The corners of Cecilia’s mouth moved in an odd way that, technically, would qualify as a smile. The ends turned up, a shadow of a dimple showed in her right cheek, but it was
the saddest face Tess had ever seen. “Did he ever mention the rape cases in his diary?”

“Well, I didn’t read it all,” Tess said. It sounded weak, even to her. She saw Cecilia’s point. Michael Abramowitz may have been tortured by his capital murder cases, his estrangement from the law, his futile campaign against Seamon O’Neal. But the rape cases weren’t important to him.

“Yeah. That’s what I thought. Ever read
Don Quixote
?”

“No, I keep meaning to read it, but—I did see
Man of La Mancha
at Painters Mill when I was a kid.”

“The nuns make you read it in honors. I keep thinking of this one line. ‘What thanks does a knight-errant deserve for going out of his head when he has good cause?’ Frank Miles had good cause, Tess. His family played by the rules and was destroyed by them.”

“He didn’t have good cause, not against Abramowitz. If he wanted to avenge his daughter’s death, he should have killed the rapists.”

Cecilia shrugged. “For all we know, he did. I can do research, too. The two guys who raped his daughter were killed in a drive-by last year. Together, just the two of them. Maybe it’s just a coincidence.”

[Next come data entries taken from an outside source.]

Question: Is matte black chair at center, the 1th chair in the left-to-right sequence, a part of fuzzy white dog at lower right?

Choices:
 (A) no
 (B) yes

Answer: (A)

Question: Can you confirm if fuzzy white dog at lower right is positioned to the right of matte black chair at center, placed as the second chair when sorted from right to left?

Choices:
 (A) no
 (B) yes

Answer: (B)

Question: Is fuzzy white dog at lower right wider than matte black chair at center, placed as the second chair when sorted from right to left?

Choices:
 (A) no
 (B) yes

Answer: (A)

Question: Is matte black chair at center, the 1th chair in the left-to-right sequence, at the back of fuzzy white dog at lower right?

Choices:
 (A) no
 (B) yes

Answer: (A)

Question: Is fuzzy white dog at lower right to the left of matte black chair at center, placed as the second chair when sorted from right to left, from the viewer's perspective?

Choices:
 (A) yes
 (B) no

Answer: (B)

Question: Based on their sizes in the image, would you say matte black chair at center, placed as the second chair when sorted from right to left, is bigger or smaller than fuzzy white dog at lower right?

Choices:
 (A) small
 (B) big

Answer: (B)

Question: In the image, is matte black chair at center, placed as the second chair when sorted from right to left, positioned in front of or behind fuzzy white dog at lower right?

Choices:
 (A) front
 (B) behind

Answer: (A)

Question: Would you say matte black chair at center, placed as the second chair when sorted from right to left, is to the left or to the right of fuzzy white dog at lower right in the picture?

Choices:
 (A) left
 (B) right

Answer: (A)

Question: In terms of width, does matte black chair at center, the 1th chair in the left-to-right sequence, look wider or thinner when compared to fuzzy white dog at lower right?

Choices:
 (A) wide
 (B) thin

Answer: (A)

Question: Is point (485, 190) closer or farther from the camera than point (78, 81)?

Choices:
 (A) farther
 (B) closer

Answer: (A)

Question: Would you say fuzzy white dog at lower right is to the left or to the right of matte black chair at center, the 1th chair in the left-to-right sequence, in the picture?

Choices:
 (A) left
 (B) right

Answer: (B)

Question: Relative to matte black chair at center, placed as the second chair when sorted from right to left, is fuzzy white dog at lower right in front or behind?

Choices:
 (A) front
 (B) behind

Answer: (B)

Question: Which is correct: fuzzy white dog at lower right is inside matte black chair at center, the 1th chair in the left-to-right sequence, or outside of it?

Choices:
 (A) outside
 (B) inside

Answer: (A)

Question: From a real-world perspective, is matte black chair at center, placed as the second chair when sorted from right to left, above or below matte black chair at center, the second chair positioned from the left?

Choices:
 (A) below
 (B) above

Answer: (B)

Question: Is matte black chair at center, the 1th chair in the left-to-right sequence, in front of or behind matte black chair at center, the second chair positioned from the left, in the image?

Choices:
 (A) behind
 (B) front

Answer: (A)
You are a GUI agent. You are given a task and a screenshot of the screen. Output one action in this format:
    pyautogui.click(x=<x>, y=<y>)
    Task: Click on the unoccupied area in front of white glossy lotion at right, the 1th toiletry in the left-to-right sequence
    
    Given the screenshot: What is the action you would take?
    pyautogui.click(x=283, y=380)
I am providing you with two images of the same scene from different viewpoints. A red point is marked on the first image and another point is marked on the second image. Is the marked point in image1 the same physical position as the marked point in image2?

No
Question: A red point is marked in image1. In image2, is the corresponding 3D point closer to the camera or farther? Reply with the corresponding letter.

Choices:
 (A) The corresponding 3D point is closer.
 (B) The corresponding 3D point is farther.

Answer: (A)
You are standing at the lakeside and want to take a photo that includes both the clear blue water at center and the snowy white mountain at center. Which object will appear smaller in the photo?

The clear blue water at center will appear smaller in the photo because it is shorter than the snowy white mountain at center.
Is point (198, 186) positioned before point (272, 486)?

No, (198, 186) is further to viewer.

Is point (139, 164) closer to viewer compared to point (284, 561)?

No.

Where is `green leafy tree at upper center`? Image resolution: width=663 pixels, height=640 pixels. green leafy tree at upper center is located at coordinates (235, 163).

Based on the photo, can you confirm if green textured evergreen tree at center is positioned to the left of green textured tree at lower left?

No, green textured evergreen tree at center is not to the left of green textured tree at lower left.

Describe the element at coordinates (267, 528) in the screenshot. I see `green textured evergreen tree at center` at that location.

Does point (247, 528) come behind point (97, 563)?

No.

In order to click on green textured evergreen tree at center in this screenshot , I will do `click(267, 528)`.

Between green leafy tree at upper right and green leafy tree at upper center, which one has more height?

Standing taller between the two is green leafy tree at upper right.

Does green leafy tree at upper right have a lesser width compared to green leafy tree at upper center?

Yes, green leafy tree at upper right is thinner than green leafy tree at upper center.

With that she walked to the door, then turned back. “I am sorry Frank Miles tried to kill you. I guess that was uncalled for.”

In spite of herself Tess had to laugh. Cecilia had a talent for making her laugh at the oddest things, when she thought nothing in the world would ever seem funny again. She was still giggling when she fell back asleep, a restful sleep this time. When she woke again it was Saturday morning and Kitty was kneeling by the bed, shaking her awake and telling her Tyner was on the phone. The police had agreed to review the physical evidence from the case. Cecilia was not the only new witness who had come forward. Ava Hill, accompanied by lawyer and mentor Seamon O’Neal, suddenly remembered all sorts of suspicious behavior on the part of Frank Miles.

The charges against Darryl “Rock” Paxton were dropped by mid-October, a week before the Charm City Classic.